Authors: Rabin SJ, Israel-Yaacov S, Laugeson EA, Mor-Snir I, Golan O

Abstract
Social interaction deficits form a core characteristic of ASD that is commonly targeted through social-skill groups. The Program for the Education and Enrichment of Relational Skills (PEERS® ) is a well-established parent-assisted intervention for adolescents, which addresses key areas of social functioning. PEERS® has been mainly studied in North-America and its evaluations were mostly questionnaire based. The aim of the current study was to test the effectiveness of the adapted and translated Hebrew version of the PEERS® intervention in a randomized controlled trial, using behavioral measures of peer interaction, in addition to self, parent, and teacher reports. Forty-one participants with ASD and no intellectual impairment, aged 12-17 years, were randomly assigned to an immediate intervention or a delayed-intervention group. All participants were assessed before and after the immediate intervention, and again at follow up, after the delayed intervention took place. Results revealed intervention-related behavioral improvements on adolescents’ engagement, question-asking, and physical arousal. Parental reports indicated improved social skills, and reduced ASD symptoms. Adolescents reported on more social encounters, greater empathy, and scored higher on social-skill knowledge. Most of these effects maintained at a 16-week follow-up. Teacher reports’ yielded effects only on pre-post intervention analysis. Adolescents’ improvement on behavioral engagement predicted parent-reported social skills improvement. Our findings support the effectiveness of the adapted Hebrew version of PEERS® for adolescents with ASD, through significant behavioral and questionnaire-based outcomes, which maintained at follow-up. Autism Res 2018. © 2018 International Society for Autism Research, Wiley Periodicals, Inc.

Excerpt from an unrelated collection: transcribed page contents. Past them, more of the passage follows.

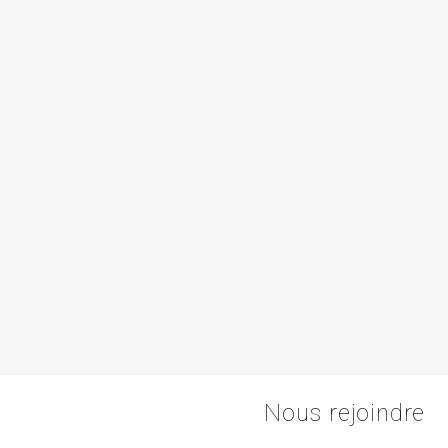
Nous rejoindre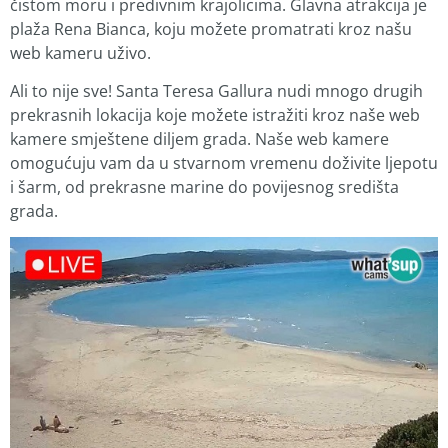
čistom moru i predivnim krajolicima. Glavna atrakcija je
plaža Rena Bianca, koju možete promatrati kroz našu
web kameru uživo.
Ali to nije sve! Santa Teresa Gallura nudi mnogo drugih
prekrasnih lokacija koje možete istražiti kroz naše web
kamere smještene diljem grada. Naše web kamere
omogućuju vam da u stvarnom vremenu doživite ljepotu
i šarm, od prekrasne marine do povijesnog središta
grada.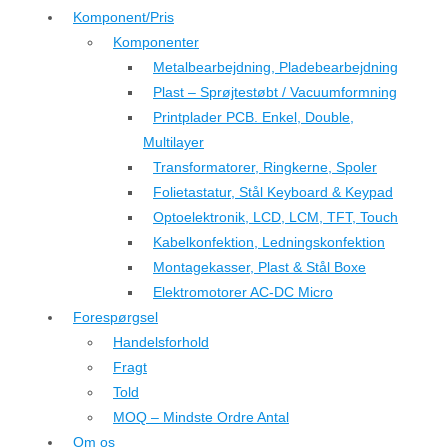
Komponent/Pris
Komponenter
Metalbearbejdning, Pladebearbejdning
Plast – Sprøjtestøbt / Vacuumformning
Printplader PCB. Enkel, Double,
Multilayer
Transformatorer, Ringkerne, Spoler
Folietastatur, Stål Keyboard & Keypad
Optoelektronik, LCD, LCM, TFT, Touch
Kabelkonfektion, Ledningskonfektion
Montagekasser, Plast & Stål Boxe
Elektromotorer AC-DC Micro
Forespørgsel
Handelsforhold
Fragt
Told
MOQ – Mindste Ordre Antal
Om os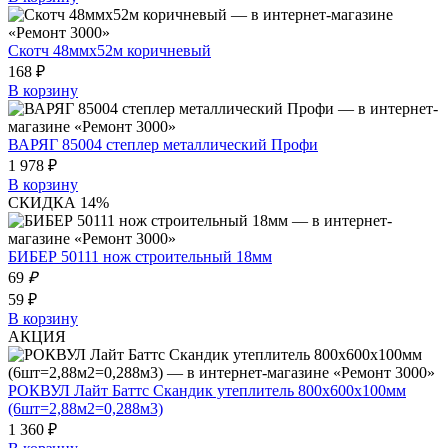
Скотч 48ммх52м коричневый
168 ₽
В корзину
ВАРЯГ 85004 степлер металлический Профи
1 978 ₽
В корзину
СКИДКА 14%
БИБЕР 50111 нож строительный 18мм
69
₽
59 ₽
В корзину
АКЦИЯ
РОКВУЛ Лайт Баттс Скандик утеплитель 800х600х100мм
(6шт=2,88м2=0,288м3)
1 360 ₽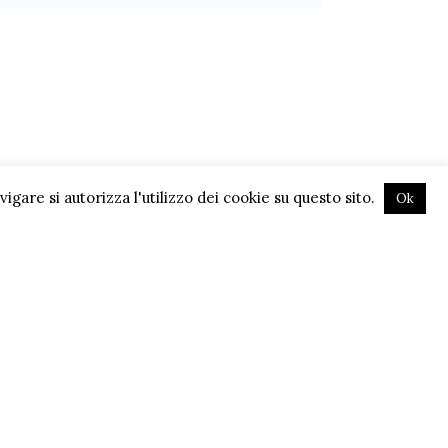
gare si autorizza l'utilizzo dei cookie su questo sito.
Ok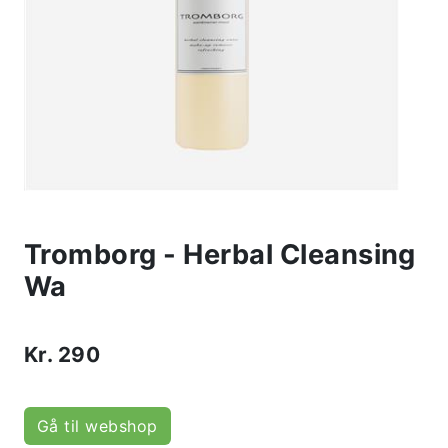
Tromborg - Herbal Cleansing
Wa
Kr.
290
Gå til webshop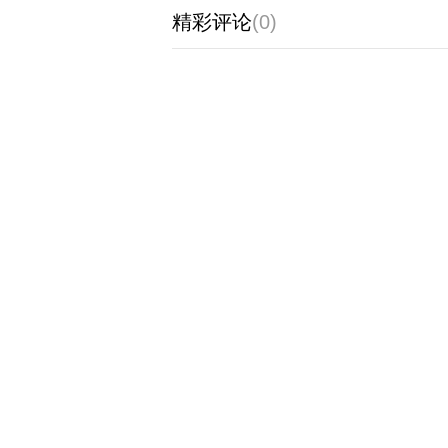
精彩评论
(0)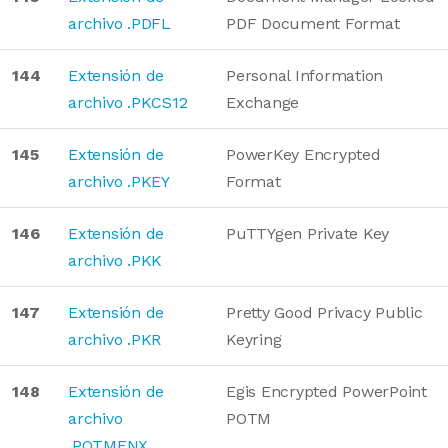
archivo .PDFL
PDF Document Format
144
Extensión de
Personal Information
archivo .PKCS12
Exchange
145
Extensión de
PowerKey Encrypted
archivo .PKEY
Format
146
Extensión de
PuTTYgen Private Key
archivo .PKK
147
Extensión de
Pretty Good Privacy Public
archivo .PKR
Keyring
148
Extensión de
Egis Encrypted PowerPoint
archivo
POTM
.POTMENX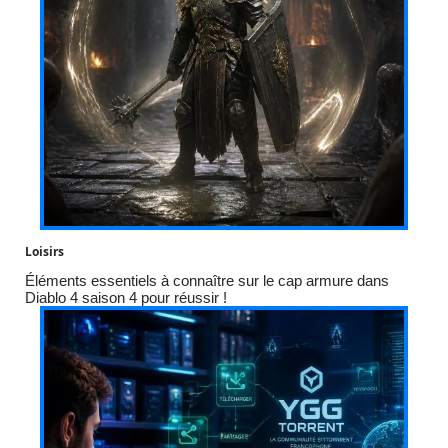
Loisirs
Éléments essentiels à connaître sur le cap armure dans
Diablo 4 saison 4 pour réussir !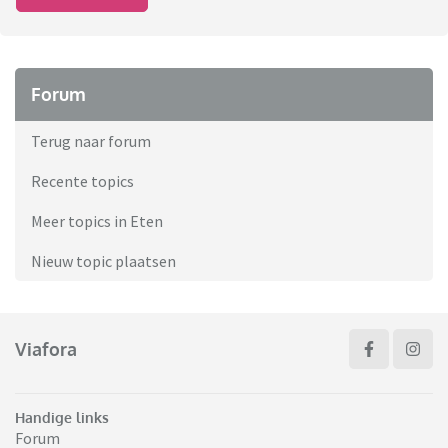
Forum
Terug naar forum
Recente topics
Meer topics in Eten
Nieuw topic plaatsen
Viafora
Handige links
Forum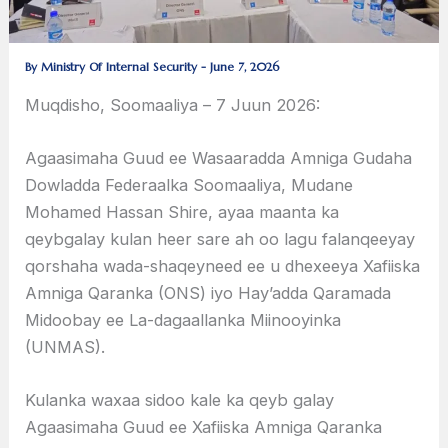
By
Ministry Of Internal Security
-
June 7, 2026
Muqdisho, Soomaaliya – 7 Juun 2026:
Agaasimaha Guud ee Wasaaradda Amniga Gudaha
Dowladda Federaalka Soomaaliya, Mudane
Mohamed Hassan Shire, ayaa maanta ka
qeybgalay kulan heer sare ah oo lagu falanqeeyay
qorshaha wada-shaqeyneed ee u dhexeeya Xafiiska
Amniga Qaranka (ONS) iyo Hay’adda Qaramada
Midoobay ee La-dagaallanka Miinooyinka
(UNMAS).
Kulanka waxaa sidoo kale ka qeyb galay
Agaasimaha Guud ee Xafiiska Amniga Qaranka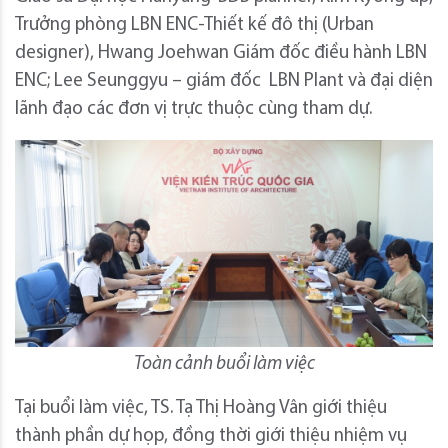
Trưởng phòng LBN ENC-Thiết kế đô thị (Urban
designer), Hwang Joehwan Giám đốc điều hành LBN
ENC; Lee Seunggyu – giám đốc LBN Plant và đại diện
lãnh đạo các đơn vị trực thuộc cùng tham dự.
Toàn cảnh buổi làm việc
Tại buổi làm việc, TS. Tạ Thị Hoàng Vân giới thiệu
thành phần dự họp, đồng thời giới thiệu nhiệm vụ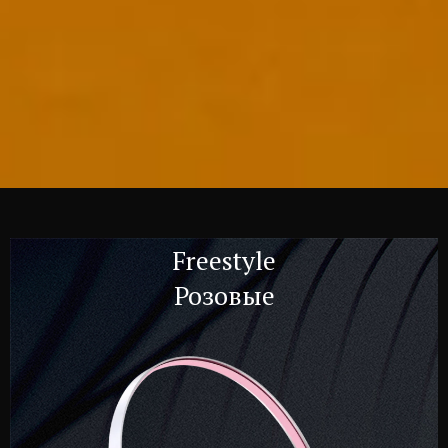
Freestyle
Розовые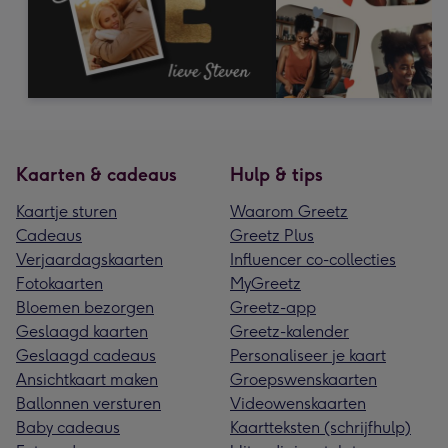
Kaarten & cadeaus
Hulp & tips
Kaartje sturen
Waarom Greetz
Cadeaus
Greetz Plus
Verjaardagskaarten
Influencer co-collecties
Fotokaarten
MyGreetz
Bloemen bezorgen
Greetz-app
Geslaagd kaarten
Greetz-kalender
Geslaagd cadeaus
Personaliseer je kaart
Ansichtkaart maken
Groepswenskaarten
Ballonnen versturen
Videowenskaarten
Baby cadeaus
Kaartteksten (schrijfhulp)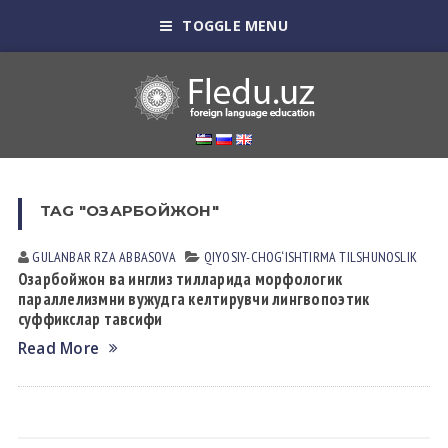
TOGGLE MENU
TAG "ОЗАРБОЙЖОН"
GULANBAR RZA АBBАSOVА
QIYOSIY-CHOG‘ISHTIRMA TILSHUNOSLIK
Озарбойжон ва инглиз тилларида морфологик
параллелизмни вужудга келтирувчи лингвопоэтик
суффикслар тавсифи
Read More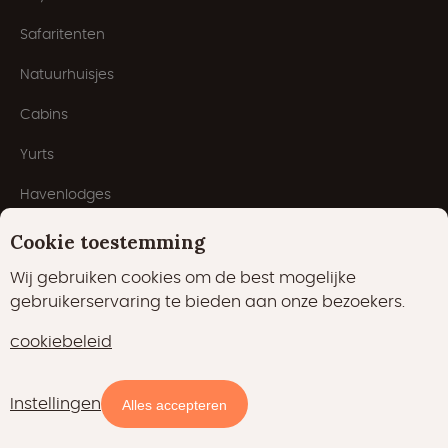
Safaritenten
Natuurhuisjes
Cabins
Yurts
Havenlodges
Pods
Cookie toestemming
Domes
Wij gebruiken cookies om de best mogelijke
gebruikerservaring te bieden aan onze bezoekers.
Populaire thema's
cookiebeleid
Bijzondere overnachting
Instellingen
Beschikbaarheid en prijzen
Alles accepteren
Met uw hond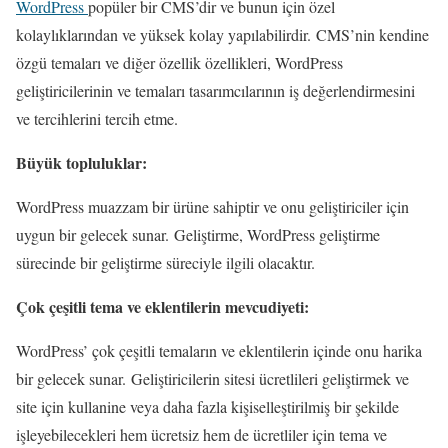
WordPress
popüler bir CMS’dir ve bunun için özel
kolaylıklarından ve yüksek kolay yapılabilirdir. CMS’nin kendine
özgü temaları ve diğer özellik özellikleri, WordPress
geliştiricilerinin ve temaları tasarımcılarının iş değerlendirmesini
ve tercihlerini tercih etme.
Büyük topluluklar:
WordPress muazzam bir ürüne sahiptir ve onu geliştiriciler için
uygun bir gelecek sunar. Geliştirme, WordPress geliştirme
sürecinde bir geliştirme süreciyle ilgili olacaktır.
Çok çeşitli tema ve eklentilerin mevcudiyeti:
WordPress’ çok çeşitli temaların ve eklentilerin içinde onu harika
bir gelecek sunar. Geliştiricilerin sitesi ücretlileri geliştirmek ve
site için kullanine veya daha fazla kişiselleştirilmiş bir şekilde
işleyebilecekleri hem ücretsiz hem de ücretliler için tema ve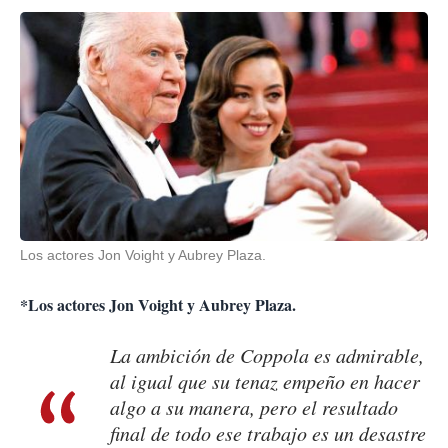
Los actores Jon Voight y Aubrey Plaza.
*Los actores Jon Voight y Aubrey Plaza.
La ambición de Coppola es admirable,
al igual que su tenaz empeño en hacer
algo a su manera, pero el resultado
final de todo ese trabajo es un desastre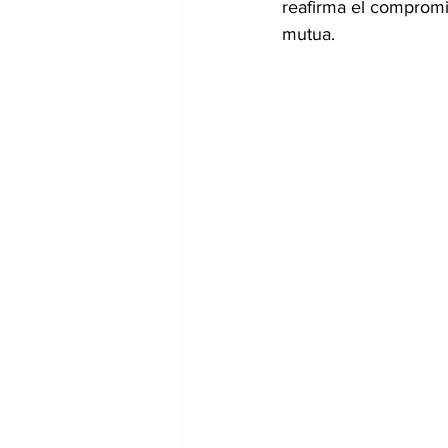
reafirma el compromi
mutua.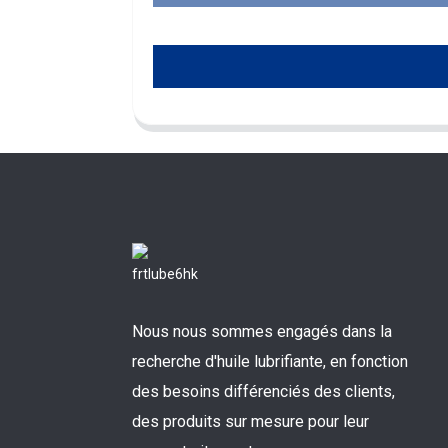
Nous nous sommes engagés dans la
recherche d'huile lubrifiante, en fonction
des besoins différenciés des clients,
des produits sur mesure pour leur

LAY SUMMARY: Social-skills groups, which facilitate key social deficits characteristic of ASD, are a popular intervention for adolescents with ASD. Indeed, many treatment protocols have been published, and some have also been research validated. However, there have been inconsistent findings regarding the effectiveness of different protocols, in addition to limited findings of improvement beyond questionnaire reports. This study evaluated the Hebrew adaptation of the PEERS® intervention, a 16-weeks long program, which involves the parents as their adolescents’ social coaches. Following the intervention, adolescents improved their social-skills, participated more in social encounters, reported greater empathy, and demonstrated higher social-skill knowledge. A live play-role assessment with an unfamiliar peer indicated that adolescents showed greater involvement, asked more questions and were more physically relaxed during the conversation. Improvements maintained 16 weeks after the intervention was completed.